#### [Instructions for the task]
All of the entries are to be repeated exactly, with no pictures included.

#### [Records to use]
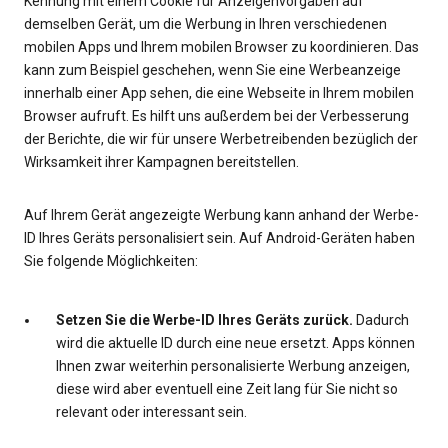
Kennung mit einem Cookie für Anzeigenvorgaben auf
demselben Gerät, um die Werbung in Ihren verschiedenen
mobilen Apps und Ihrem mobilen Browser zu koordinieren. Das
kann zum Beispiel geschehen, wenn Sie eine Werbeanzeige
innerhalb einer App sehen, die eine Webseite in Ihrem mobilen
Browser aufruft. Es hilft uns außerdem bei der Verbesserung
der Berichte, die wir für unsere Werbetreibenden bezüglich der
Wirksamkeit ihrer Kampagnen bereitstellen.
Auf Ihrem Gerät angezeigte Werbung kann anhand der Werbe-
ID Ihres Geräts personalisiert sein. Auf Android-Geräten haben
Sie folgende Möglichkeiten:
Setzen Sie die Werbe-ID Ihres Geräts zurück.
Dadurch
wird die aktuelle ID durch eine neue ersetzt. Apps können
Ihnen zwar weiterhin personalisierte Werbung anzeigen,
diese wird aber eventuell eine Zeit lang für Sie nicht so
relevant oder interessant sein.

#### [Task answer]
Kennung mit einem Cookie für Anzeigenvorgaben auf
demselben Gerät, um die Werbung in Ihren verschiedenen
mobilen Apps und Ihrem mobilen Browser zu koordinieren. Das
kann zum Beispiel geschehen, wenn Sie eine Werbeanzeige
innerhalb einer App sehen, die eine Webseite in Ihrem mobilen
Browser aufruft. Es hilft uns außerdem bei der Verbesserung
der Berichte, die wir für unsere Werbetreibenden bezüglich der
Wirksamkeit ihrer Kampagnen bereitstellen.
Auf Ihrem Gerät angezeigte Werbung kann anhand der Werbe-
ID Ihres Geräts personalisiert sein. Auf Android-Geräten haben
Sie folgende Möglichkeiten:
Setzen Sie die Werbe-ID Ihres Geräts zurück.
Dadurch
wird die aktuelle ID durch eine neue ersetzt. Apps können
Ihnen zwar weiterhin personalisierte Werbung anzeigen,
diese wird aber eventuell eine Zeit lang für Sie nicht so
relevant oder interessant sein.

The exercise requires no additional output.